Previous literature had reported that Absidia griseolla var. igachii could provide C6β, C7α/β and C14α hydroxylation on androst-4-ene-3,17-dione (4-AD) [4], and Absidia coerulea AM93 could generate C7α/β hydroxylation on androstenediol [11]. This work extended our knowledge of DHEA hydroxylation on C7 position to the Absidia coerulea CICC 41050. It seems that the Absidia species possesses the C7 hydroxylation potential. Further genomic and proteomic data mining are worthy fo exploration for the rest of the story.
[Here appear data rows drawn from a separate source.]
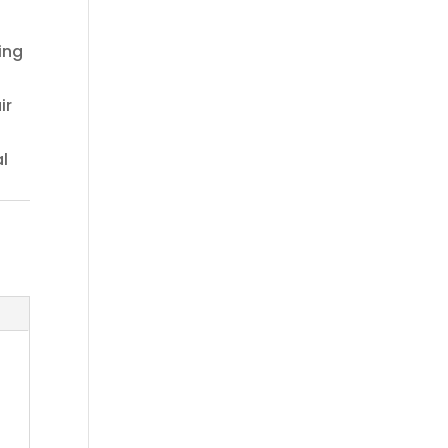
sing
ir
l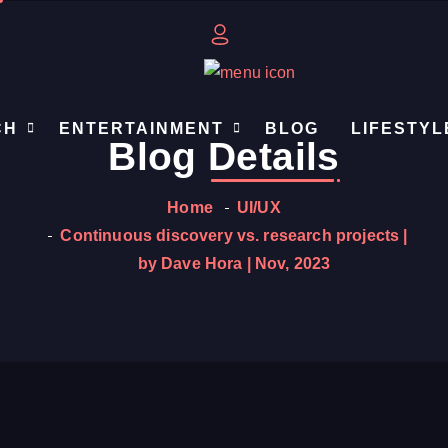
CH
ENTERTAINMENT
BLOG
LIFESTYL
Blog
Details
Home
UI/UX
Continuous discovery vs. research projects |
by Dave Hora | Nov, 2023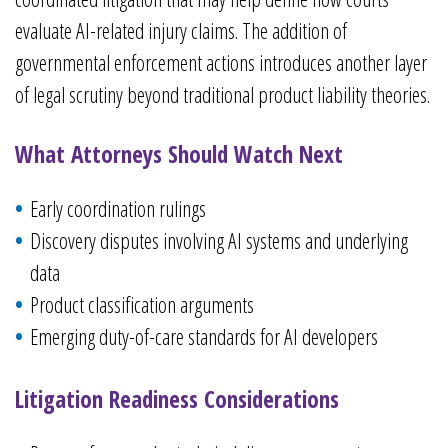
evaluate AI-related injury claims. The addition of
governmental enforcement actions introduces another layer
of legal scrutiny beyond traditional product liability theories.
What Attorneys Should Watch Next
Early coordination rulings
Discovery disputes involving AI systems and underlying
data
Product classification arguments
Emerging duty-of-care standards for AI developers
Litigation Readiness Considerations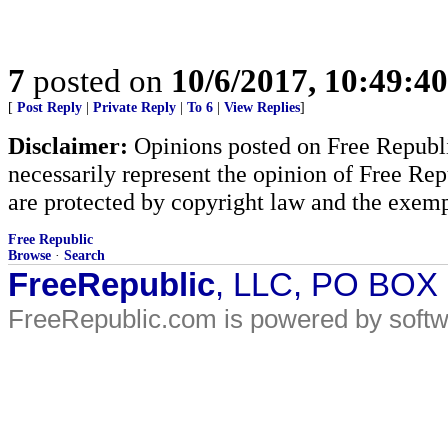
7
posted on
10/6/2017, 10:49:4
[
Post Reply
|
Private Reply
|
To 6
|
View Replies
]
Disclaimer:
Opinions posted on Free Republic
necessarily represent the opinion of Free Rep
are protected by copyright law and the exemp
Free Republic
Browse
·
Search
FreeRepublic
, LLC, PO BOX
FreeRepublic.com is powered by soft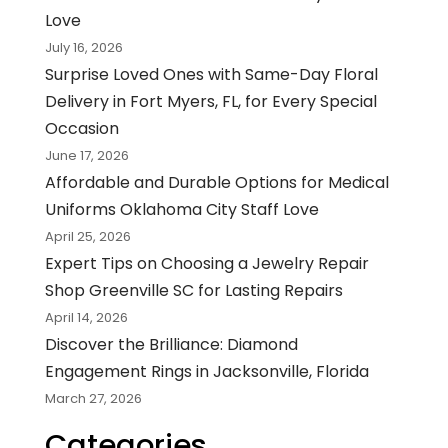
Love
July 16, 2026
Surprise Loved Ones with Same-Day Floral
Delivery in Fort Myers, FL, for Every Special
Occasion
June 17, 2026
Affordable and Durable Options for Medical
Uniforms Oklahoma City Staff Love
April 25, 2026
Expert Tips on Choosing a Jewelry Repair
Shop Greenville SC for Lasting Repairs
April 14, 2026
Discover the Brilliance: Diamond
Engagement Rings in Jacksonville, Florida
March 27, 2026
Categories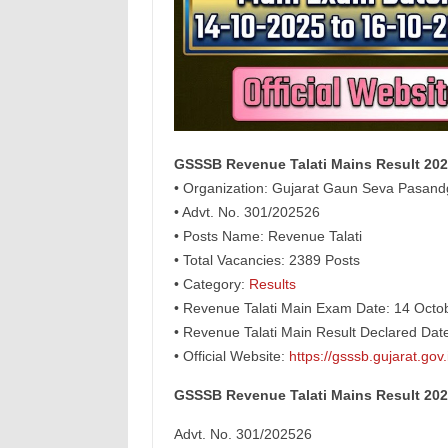
GSSSB Revenue Talati Mains Result 20
• Organization: Gujarat Gaun Seva Pasan
• Advt. No. 301/202526
• Posts Name: Revenue Talati
• Total Vacancies: 2389 Posts
• Category:
Results
• Revenue Talati Main Exam Date: 14 Octo
• Revenue Talati Main Result Declared Da
• Official Website:
https://gsssb.gujarat.gov.
GSSSB Revenue Talati Mains Result 20
Advt. No. 301/202526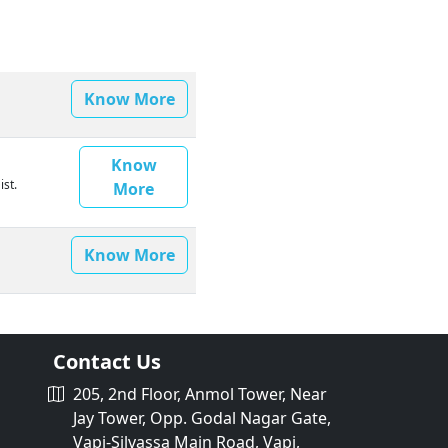
Know More
Know
ist.
More
Know More
Contact Us
205, 2nd Floor, Anmol Tower, Near
Jay Tower, Opp. Godal Nagar Gate,
Vapi-Silvassa Main Road, Vapi,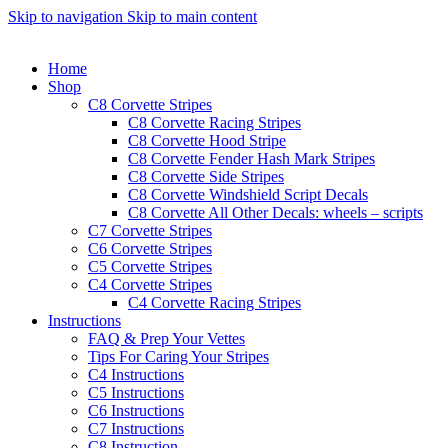
Skip to navigation
Skip to main content
Home
Shop
C8 Corvette Stripes
C8 Corvette Racing Stripes
C8 Corvette Hood Stripe
C8 Corvette Fender Hash Mark Stripes
C8 Corvette Side Stripes
C8 Corvette Windshield Script Decals
C8 Corvette All Other Decals: wheels – scripts
C7 Corvette Stripes
C6 Corvette Stripes
C5 Corvette Stripes
C4 Corvette Stripes
C4 Corvette Racing Stripes
Instructions
FAQ & Prep Your Vettes
Tips For Caring Your Stripes
C4 Instructions
C5 Instructions
C6 Instructions
C7 Instructions
C8 Instruction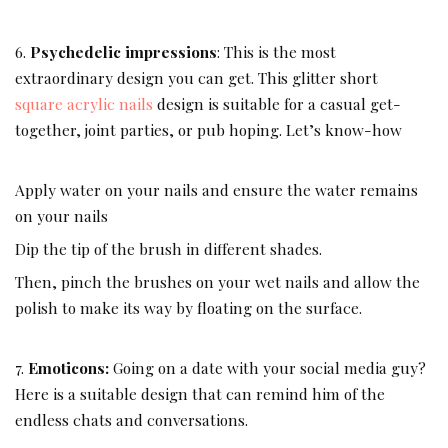
6.
Psychedelic impressions
: This is the most
extraordinary design you can get. This glitter short
square acrylic nails
design is suitable for a casual get-
together, joint parties, or pub hoping. Let’s know-how
Apply water on your nails and ensure the water remains
on your nails
Dip the tip of the brush in different shades.
Then, pinch the brushes on your wet nails and allow the
polish to make its way by floating on the surface.
7.
Emoticons:
Going on a date with your social media guy?
Here is a suitable design that can remind him of the
endless chats and conversations.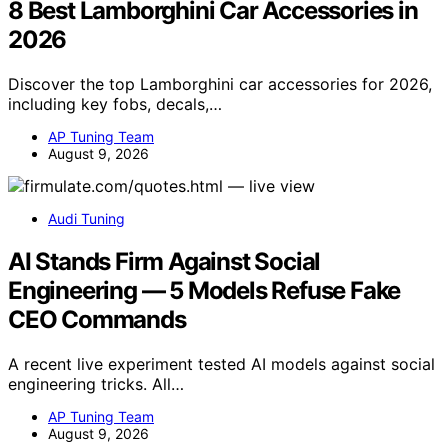
8 Best Lamborghini Car Accessories in
2026
Discover the top Lamborghini car accessories for 2026,
including key fobs, decals,…
AP Tuning Team
August 9, 2026
Audi Tuning
AI Stands Firm Against Social
Engineering — 5 Models Refuse Fake
CEO Commands
A recent live experiment tested AI models against social
engineering tricks. All…
AP Tuning Team
August 9, 2026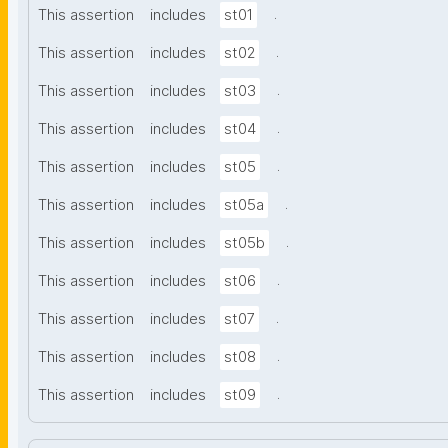
.
This assertion
includes
st01
.
This assertion
includes
st02
.
This assertion
includes
st03
.
This assertion
includes
st04
.
This assertion
includes
st05
.
This assertion
includes
st05a
.
This assertion
includes
st05b
.
This assertion
includes
st06
.
This assertion
includes
st07
.
This assertion
includes
st08
.
This assertion
includes
st09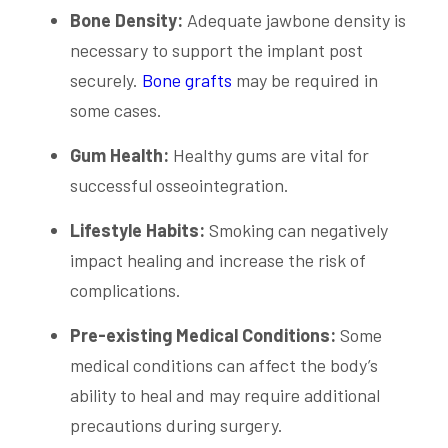
Bone Density:
Adequate jawbone density is
necessary to support the implant post
securely.
Bone grafts
may be required in
some cases.
Gum Health:
Healthy gums are vital for
successful osseointegration.
Lifestyle Habits:
Smoking can negatively
impact healing and increase the risk of
complications.
Pre-existing Medical Conditions:
Some
medical conditions can affect the body’s
ability to heal and may require additional
precautions during surgery.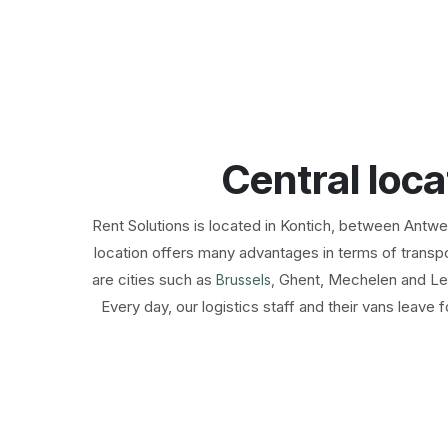
Central loca
​Rent Solutions is located in Kontich, between Antw
location offers many advantages in terms of transpor
are cities such as
Ghent, Mechelen and Le
Brussels,
Every day, our logistics staff and their vans leave f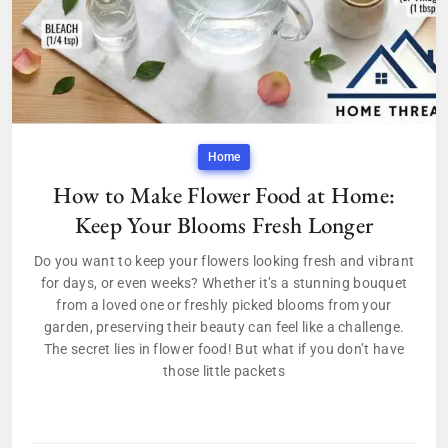
Home
How to Make Flower Food at Home:
Keep Your Blooms Fresh Longer
Do you want to keep your flowers looking fresh and vibrant
for days, or even weeks? Whether it’s a stunning bouquet
from a loved one or freshly picked blooms from your
garden, preserving their beauty can feel like a challenge.
The secret lies in flower food! But what if you don’t have
those little packets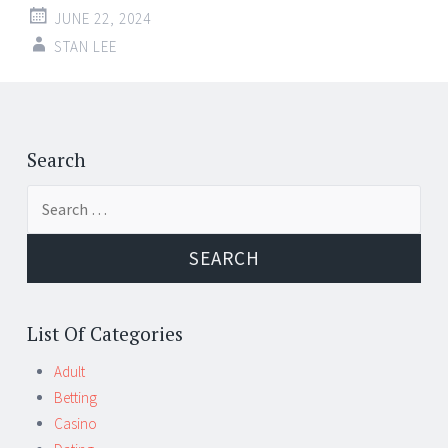
JUNE 22, 2024
STAN LEE
Post
←
→
navigation
Search
Search
for:
List Of Categories
Adult
Betting
Casino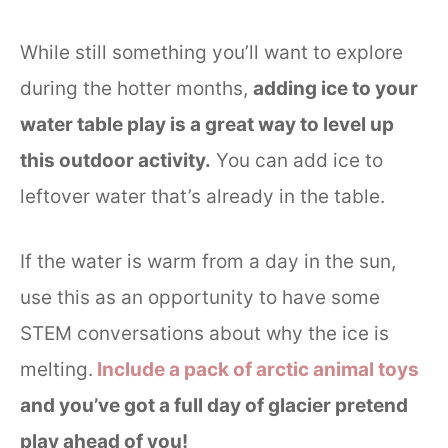
While still something you’ll want to explore
during the hotter months,
adding ice to your
water table play is a great way to level up
this outdoor activity.
You can add ice to
leftover water that’s already in the table.
If the water is warm from a day in the sun,
use this as an opportunity to have some
STEM conversations about why the ice is
melting.
Include a pack of arctic animal toys
and you’ve got a full day of glacier pretend
play ahead of you!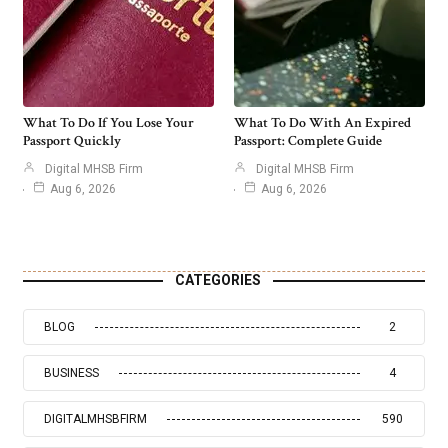
What To Do If You Lose Your
What To Do With An Expired
Passport Quickly
Passport: Complete Guide
Digital MHSB Firm
Digital MHSB Firm
Aug 6, 2026
Aug 6, 2026
CATEGORIES
BLOG
2
BUSINESS
4
DIGITALMHSBFIRM
590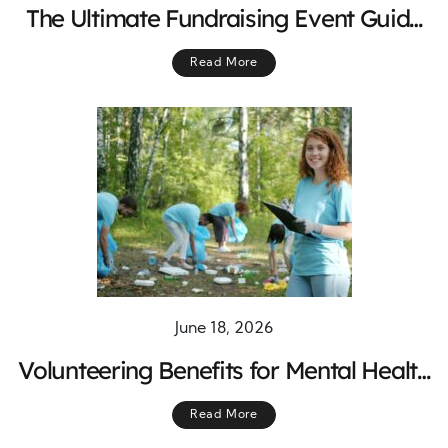
The Ultimate Fundraising Event Guide
for Successful Campaigns
Read More
June 18, 2026
Volunteering Benefits for Mental Health
and Well-Being
Read More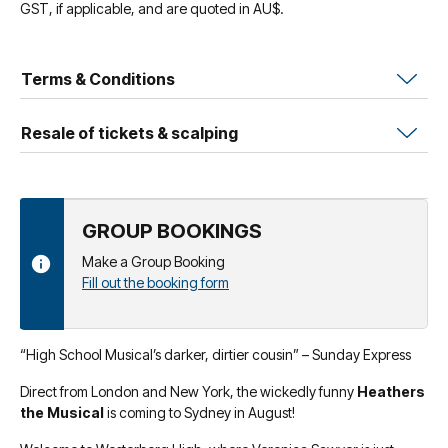
GST, if applicable, and are quoted in AU$.
Terms & Conditions
Resale of tickets & scalping
GROUP BOOKINGS
Make a Group Booking
Fill out the booking form
“High School Musical’s darker, dirtier cousin” – Sunday Express
Direct from London and New York, the wickedly funny
Heathers
the Musical
is coming to Sydney in August!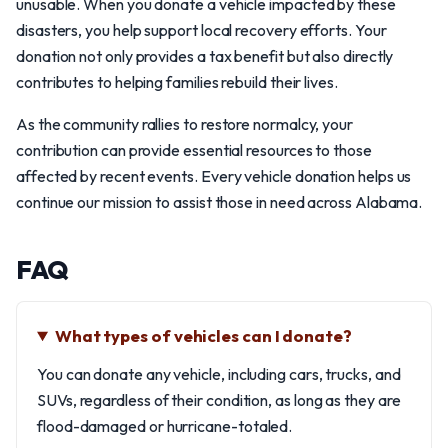
unusable. When you donate a vehicle impacted by these
disasters, you help support local recovery efforts. Your
donation not only provides a tax benefit but also directly
contributes to helping families rebuild their lives.
As the community rallies to restore normalcy, your
contribution can provide essential resources to those
affected by recent events. Every vehicle donation helps us
continue our mission to assist those in need across Alabama.
FAQ
What types of vehicles can I donate?
You can donate any vehicle, including cars, trucks, and
SUVs, regardless of their condition, as long as they are
flood-damaged or hurricane-totaled.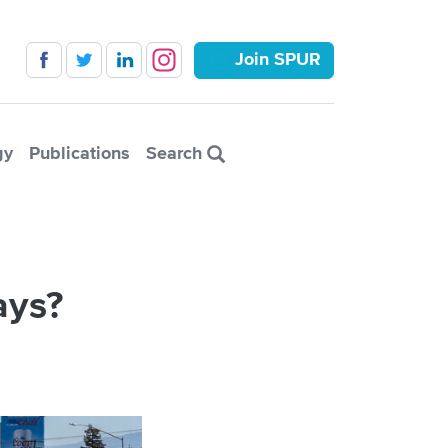
Join SPUR
gy
Publications
Search
ays?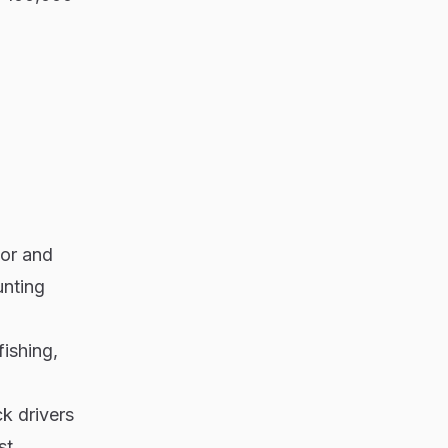
bor and
unting
fishing,
ck drivers
st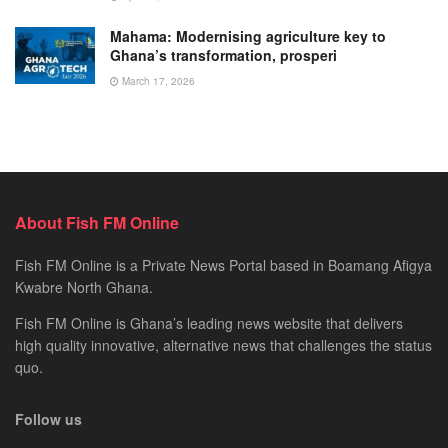
Mahama: Modernising agriculture key to
Ghana’s transformation, prosperi
March 17, 2026
About Fish FM Online
Fish FM Online is a Private News Portal based in Boamang Afigya
Kwabre North Ghana.
Fish FM Online is Ghana’s leading news website that delivers
high quality innovative, alternative news that challenges the status
quo.
Follow us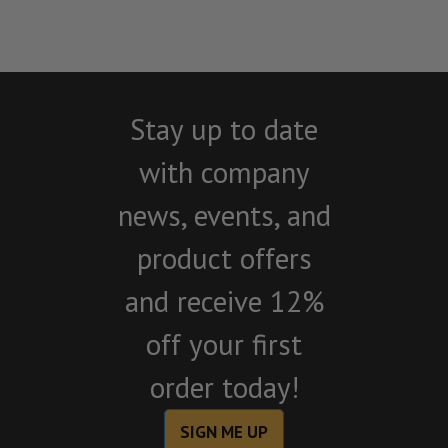
Stay up to date
with company
news, events, and
product offers
and receive 12%
off your first
order today!
SIGN ME UP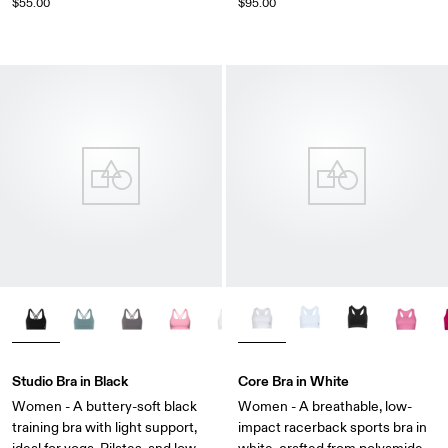
$55.00
$95.00
Studio Bra in Black
Core Bra in White
Women - A buttery-soft black
Women - A breathable, low-
training bra with light support,
impact racerback sports bra in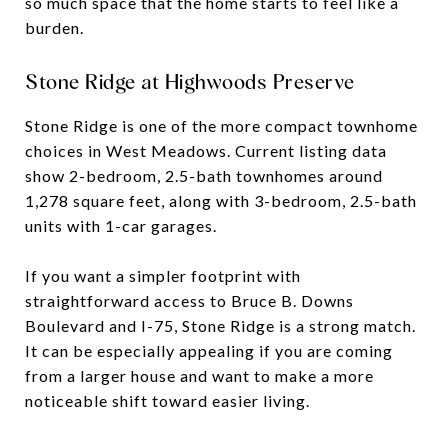
so much space that the home starts to feel like a
burden.
Stone Ridge at Highwoods Preserve
Stone Ridge is one of the more compact townhome
choices in West Meadows. Current listing data
show 2-bedroom, 2.5-bath townhomes around
1,278 square feet, along with 3-bedroom, 2.5-bath
units with 1-car garages.
If you want a simpler footprint with
straightforward access to Bruce B. Downs
Boulevard and I-75, Stone Ridge is a strong match.
It can be especially appealing if you are coming
from a larger house and want to make a more
noticeable shift toward easier living.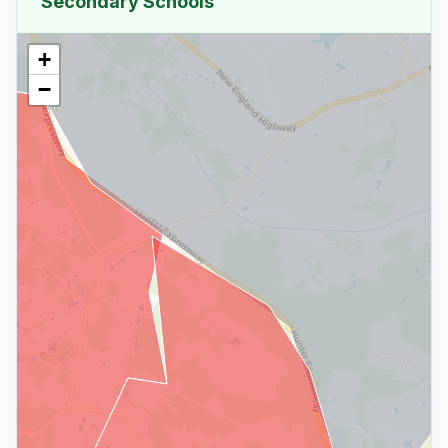
Secondary Schools
+
−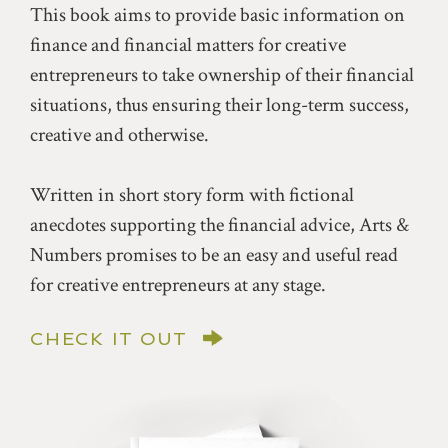
This book aims to provide basic information on
finance and financial matters for creative
entrepreneurs to take ownership of their financial
situations, thus ensuring their long-term success,
creative and otherwise.
Written in short story form with fictional
anecdotes supporting the financial advice, Arts &
Numbers promises to be an easy and useful read
for creative entrepreneurs at any stage.
CHECK IT OUT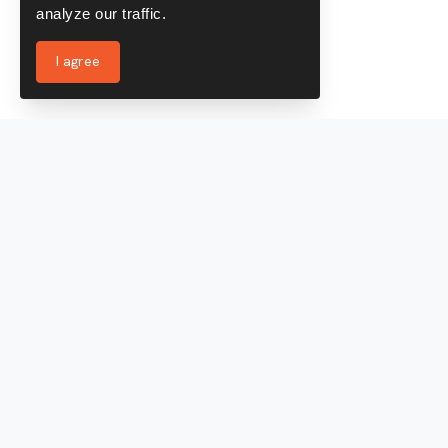
analyze our traffic.
I agree
Services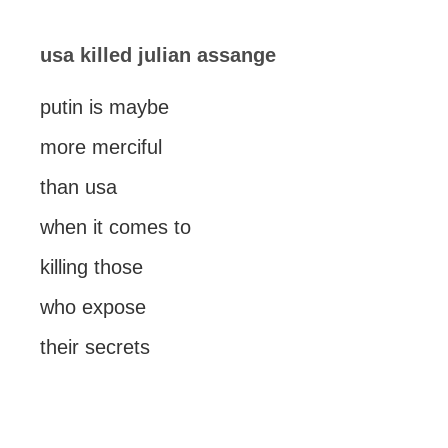
usa killed julian assange
putin is maybe
more merciful
than usa
when it comes to
killing those
who expose
their secrets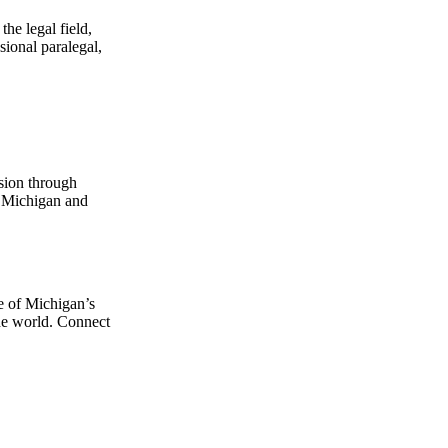
he legal field,
sional paralegal,
sion through
t Michigan and
e of Michigan’s
the world. Connect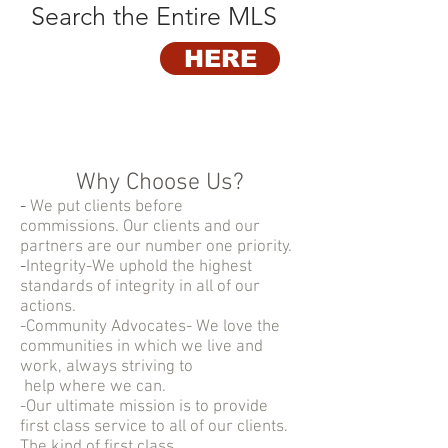
Search the Entire MLS
HERE
Why Choose Us?
-
We put clients before
commissions. Our clients and our
partners are our number one priority.
-
Integrity-We uphold the highest
standards of integrity in all of our
actions.
-Community Advocates- We love the
communities in which we live and
work, always striving to
help where we can.
-Our ultimate mission is to provide
first class service to all of our clients.
The kind of first class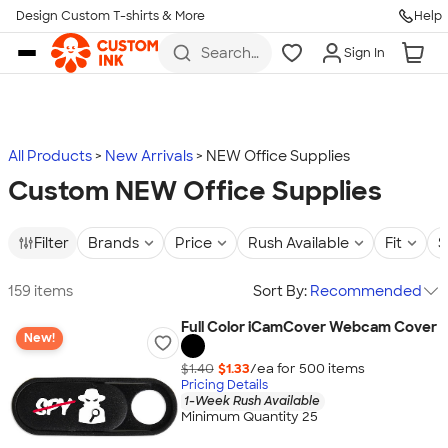
Design Custom T-shirts & More
Help
Skip to main content
Search
Sign In
for t-
shirts,
hoodies,
koozies,
and
more
All Products
New Arrivals
NEW Office Supplies
Custom NEW Office Supplies
Filter
Brands
Price
Rush Available
Fit
S
159 items
Sort By:
Recommended
Full Color iCamCover Webcam Cover
New!
$1.40
$1.33
/ea for
500
item
s
Pricing Details
1-Week Rush Available
Minimum Quantity 25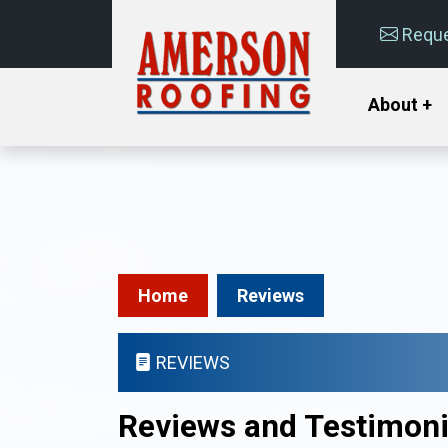
Reque
About +
Home
Reviews
REVIEWS
Reviews and Testimoni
Steroids are lipophilic compounds with a gonane skeleton and play an important role in higher organisms. Due to different hydroxylations of steroid molecules, they vary greatly in their mode of action [16]. Hydroxylation of dehydroepiandrosterone (DHEA) to positions 3,7, and15 is an essential step in the synthesis of many steroidal drugs [17]. However, low hydroxylation of DHEA production is a difficult issue that must be solved urgently in industry. At present, DHEA and other steroid substrates could be hydroxylated by cytochromes P450 [18]. However, cytochrome P450 is a membrane bound protein, that is not very easy to get in a purified form for extensive research. To overcome at least some of these drawbacks, whole-cell systems are the method of choice to accomplish hydroxylation of the DHEA. Thus, this strategy would provide a possible way to enhance the 7β-OH-DHEA yield in the pharmaceutical industry.